Thinking in terms of “most people” is reasonable in the case of the air conditioner, but it seems like a bad idea when it comes to AI alignment, since the people working on the problem will be quite far away from the center of the distribution when it comes to many different traits.
I don’t think I like this framing because I don’t think it gets us to the conclusion we want. The Jeffreys prior is also bimodal and it doesn’t have this big discrepancy at any timescale. If the Jeffreys prior is applicable to the situation, then if a problem hasn’t been solved in T years your mean forecast for how long it will take to solve is ≈2T years.
You’re assuming not only that the prior is bimodal, but that it’s “strongly” bimodal, whatever that means. In the beta distribution case it corresponds to taking n to be very large. Your first argument could do this, but I’m skeptical about it for the two reasons I’ve mentioned in response to it above.
Stronger than that, even. I’m saying that my distribution over rate-of-problem-solving has a delta spike at zero, mixed with some other distribution at nonzero rates.
Which is indeed how realistic priors should usually look! If a flip a coin 50 times and it comes up heads all 50 times, then I think it’s much more likely that this coin simply has heads on both sides (or some other reason to come up basically-always-heads) than that it has a 1⁄100 or smaller (but importantly nonzero) chance of coming up heads. The prior which corresponds to that kind of reasoning is a delta spike on 0% heads, a delta spike on 0% tails, and then some weight on a continuous distribution between those two.

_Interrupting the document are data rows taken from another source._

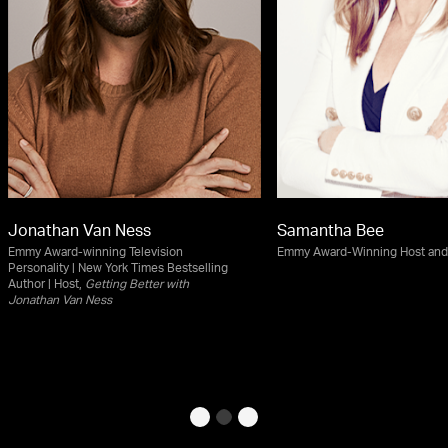
Jonathan Van Ness
Samantha Bee
Emmy Award-winning Television
Emmy Award-Winning Host an
Personality | New York Times Bestselling
Author | Host,
Getting Better with
Jonathan Van Ness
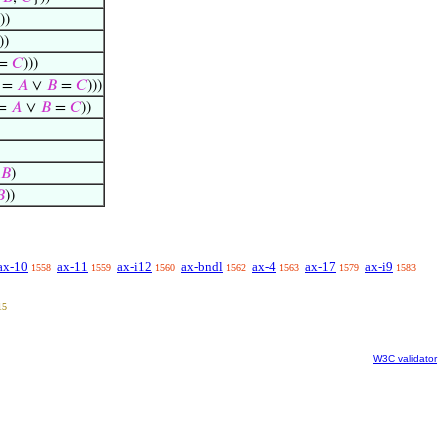
))
))
=
𝐶
)))
=
𝐴
∨
𝐵
=
𝐶
)))
=
𝐴
∨
𝐵
=
𝐶
))
𝐵
)

))
ax-10
ax-11
ax-i12
ax-bndl
ax-4
ax-17
ax-i9
1558
1559
1560
1562
1563
1579
1583
15
W3C validator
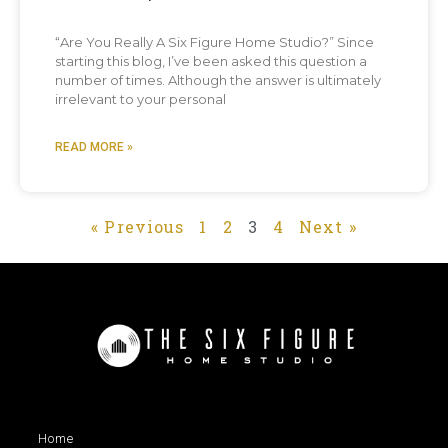
“Are You Really A Six Figure Home Studio?” Since
starting this blog, I’ve been asked this question a
number of times. Although the answer is ultimately
irrelevant to your personal
READ MORE »
« Previous
1
2
3
4
Next »
Home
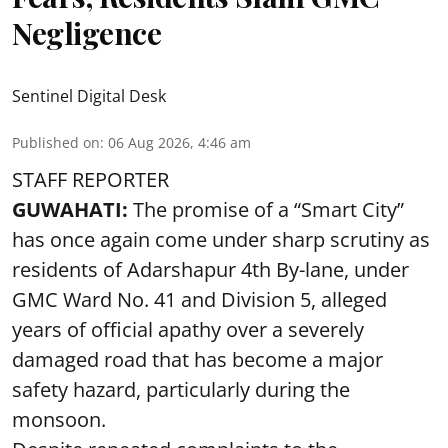
Negligence
Sentinel Digital Desk
Published on
:
06 Aug 2026, 4:46 am
STAFF REPORTER
GUWAHATI:
The promise of a “Smart City”
has once again come under sharp scrutiny as
residents of Adarshapur 4th By-lane, under
GMC Ward No. 41 and Division 5, alleged
years of official apathy over a severely
damaged road that has become a major
safety hazard, particularly during the
monsoon.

Right, but then it seems like you get back to what I said in my original comment: this gets you to
limT→∞P(major alignment failure|takeoff duration=T)=p≫0
which I think is quite reasonable, but it doesn’t get you to “the probability is roughly constant as T varies”, because you’re only controlling the tail near zero and not near infinity. If you control both tails then you’re back to where we started, and the difference between a delta spike and a smoothed out version of the delta isn’t that important in this context.
Let Teq be the first time at which P(major alignment failure|takeoff duration=T) is within ϵ of p. As long as ϵ is small, the probability will be roughly constant with time after Teq. Thus, the probability is roughly constant as T varies, once we get past some initial period.
(Side note: in order for this to be interesting, we want ϵ small relative to p.)
For instance, we might expect that approximately-anyone who’s going to notice a particular problem at all will notice it in the first week, so Teq is on the order of a week, and the probability of noticing a problem is approximately constant with respect to time for times much longer than a week.
I agree with that, but I don’t see where the justification for Teq≈1week comes from. You can’t get there just from “there are problems that won’t be noticed at any relevant timescale”, and I think the only argument you’ve given so far for why the “intermediate time scales” should be sparsely populated by problems is your first model, which I didn’t find persuasive for the reasons I gave.